No one made the grade and, because of circumstances, no one was invited to the audition. So will it happen at UConn this Saturday? Who knows and that question MUST be answered prior to the start of conference play.
Why can’t Michigan get any pressure on the opposing quarterback – either from the front four or linebackers? The Zips did not have the same size advantage this week as Notre Dame possessed last week, yet Akron, bouncing around like kangaroos, made Michigan look slower than “zippers” in a blizzard.
Either through better effort, or a re-crafted scheme, there MUST be consistent pressure on the opposing quarterback, or it WILL be a long, and unsuccessful, season. Hopefully the impending return of Jake Ryan, Michigan’s best pass rusher last year, will make things feel all better.
I’m sure many Michigan followers believed the Wolverines might well fall to a certain team from Ohio, but not THIS particular team. And all those churning stomachs in the stands had to feel as if their lunch was about to reappear in the most painful of manners. It was the type of game that induces involuntary vomiting; when it ends, you fell like a jockey, trying to make weight, just stuck his fingers down YOUR throat.

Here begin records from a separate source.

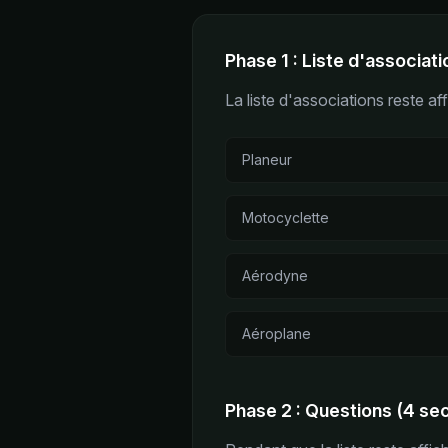
Phase 1 : Liste d'associat
La liste d'associations reste af
Planeur
Motocyclette
Aérodyne
Aéroplane
Phase 2 : Questions (4 se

But the same fans, pointing fingers at problem areas for Michigan, need to take stock of what happened. First, some respect needs to be given to Akron; the Zips played with more passion and Bowden was the lead cheerleader. His defensive coordinator, former NC State head coach Chuck Amato (who spent 18 years as defensive coordinator with Bowden’s daddy, Bobby, at Florida State and has gotten rid of those ridiculous sunglasses he wore on the sidelines for the Wolfpack), did a whale of a job of forcing Michigan out of its comfort zone.
When your top three tacklers are secondary/safety people, it’s not a good thing, and when it was on offense, Akron constantly burned UM’s corners in the person of Zach D’Orazio and L.T. Smith. Poor Raymon Taylor was burned worse that a slice of rye bread in a cheap toaster.
When a third down stop was needed, Michigan only responded half the time (Akron converted 9 of 18 third-down situations, and actually ran more plays from scrimmage than Michigan).
Now … after ALL that has been said, written and spoke, there is a bottom line not given proper due – Michigan WON! In 2012, Notre Dame played most of its games looking like a bad Irish stew, outplayed at least half of those victories.
But … they were victories, not losses. This goes into the scorebook as a win and that IS what counts at the end of the day. What would you really do – win ugly or lose ugly? THAT answer is obvious to a blind man.
It was also a bad 24 hours for the Big 10 Conference; all but one of the schools previously ranked in the top 25 fell in the polling. Ohio State, blessed its’ cheatin’ little heart, remained at number 4, but all but one of the first-place votes went to defending national champion Alabama (and one vote for the Day-Glo mello yello Oregon).
Nebraska, up 21-3 over UCLA (at home), surrendered the final 41 points of the game and slinked out of the top 25. It’s just rewards for donning terrible uniforms (black tops in front of a crowd yelling “Go Big Red!”).
Along with Michigan’s debacle (resulting in a drop of four spots to 15th), Wisconsin looked bad in Tempe, falling to Arizona State; Penn State lost at home to Central Florida; Washington beat Illinois in Chicago’s Soldier Field; and Purdue lost an early lead and fell to Notre Dame, 31-24.
And based on strength of schedule, no Big 10 team defeated any team that could generously be called “quality.” The vanquished opposition, for those conference teams winning Saturday, consisted of Youngstown State (them Penguins), Bowling Green (ugliest colors in college football), Iowa State (perhaps the worst team in the Big 12, along with Charley Weis-led Kansas), California (NOT a Pac-12 powerhouse), Western Illinois and Western Michigan (I thought westerns were dead).
As said, it was NOT a red letter day for the Big 10.